● **Required work**
In the entries below, the lines from the one with "Refunds Policy (512, 934)" through the one with "Fler alternativ [Fler" are to be copied exactly; both ends count.

[Saved entries]
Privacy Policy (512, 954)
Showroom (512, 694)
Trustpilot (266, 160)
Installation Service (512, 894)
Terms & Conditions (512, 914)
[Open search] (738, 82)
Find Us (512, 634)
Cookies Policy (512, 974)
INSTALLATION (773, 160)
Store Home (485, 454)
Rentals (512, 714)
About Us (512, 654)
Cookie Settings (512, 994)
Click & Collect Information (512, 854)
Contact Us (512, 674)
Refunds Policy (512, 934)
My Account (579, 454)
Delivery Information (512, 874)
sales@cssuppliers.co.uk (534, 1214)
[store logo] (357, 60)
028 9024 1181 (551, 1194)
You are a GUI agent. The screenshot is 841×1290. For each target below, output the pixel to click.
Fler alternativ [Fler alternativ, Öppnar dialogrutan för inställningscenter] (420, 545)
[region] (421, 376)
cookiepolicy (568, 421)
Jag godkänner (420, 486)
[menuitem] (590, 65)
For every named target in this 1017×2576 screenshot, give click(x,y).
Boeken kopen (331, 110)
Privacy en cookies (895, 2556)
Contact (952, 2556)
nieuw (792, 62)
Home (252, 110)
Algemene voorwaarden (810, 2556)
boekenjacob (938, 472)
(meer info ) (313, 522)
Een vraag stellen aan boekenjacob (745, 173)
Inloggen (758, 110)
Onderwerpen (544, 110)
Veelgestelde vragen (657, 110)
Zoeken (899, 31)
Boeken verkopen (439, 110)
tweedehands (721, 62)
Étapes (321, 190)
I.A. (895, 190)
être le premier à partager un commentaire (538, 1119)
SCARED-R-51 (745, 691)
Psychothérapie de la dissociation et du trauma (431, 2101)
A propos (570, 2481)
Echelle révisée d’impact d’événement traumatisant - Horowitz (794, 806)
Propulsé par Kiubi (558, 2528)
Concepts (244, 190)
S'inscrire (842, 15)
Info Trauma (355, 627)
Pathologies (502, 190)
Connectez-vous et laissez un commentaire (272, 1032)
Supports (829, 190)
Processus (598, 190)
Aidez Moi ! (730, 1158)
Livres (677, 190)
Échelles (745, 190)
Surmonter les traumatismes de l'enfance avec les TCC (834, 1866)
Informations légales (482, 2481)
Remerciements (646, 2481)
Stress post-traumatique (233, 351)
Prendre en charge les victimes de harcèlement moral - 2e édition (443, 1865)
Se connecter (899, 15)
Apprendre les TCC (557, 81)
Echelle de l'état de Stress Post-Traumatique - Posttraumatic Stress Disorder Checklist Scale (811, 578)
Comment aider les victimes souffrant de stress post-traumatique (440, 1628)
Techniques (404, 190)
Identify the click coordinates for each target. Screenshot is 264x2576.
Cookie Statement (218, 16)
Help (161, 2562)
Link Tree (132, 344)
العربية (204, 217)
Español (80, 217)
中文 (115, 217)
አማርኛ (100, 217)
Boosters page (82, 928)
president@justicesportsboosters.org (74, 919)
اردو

● **Answer section**
Refunds Policy (512, 934)
My Account (579, 454)
Delivery Information (512, 874)
sales@cssuppliers.co.uk (534, 1214)
[store logo] (357, 60)
028 9024 1181 (551, 1194)
You are a GUI agent. The screenshot is 841×1290. For each target below, output the pixel to click.
Fler alternativ [Fler alternativ, Öppnar dialogrutan för inställningscenter] (420, 545)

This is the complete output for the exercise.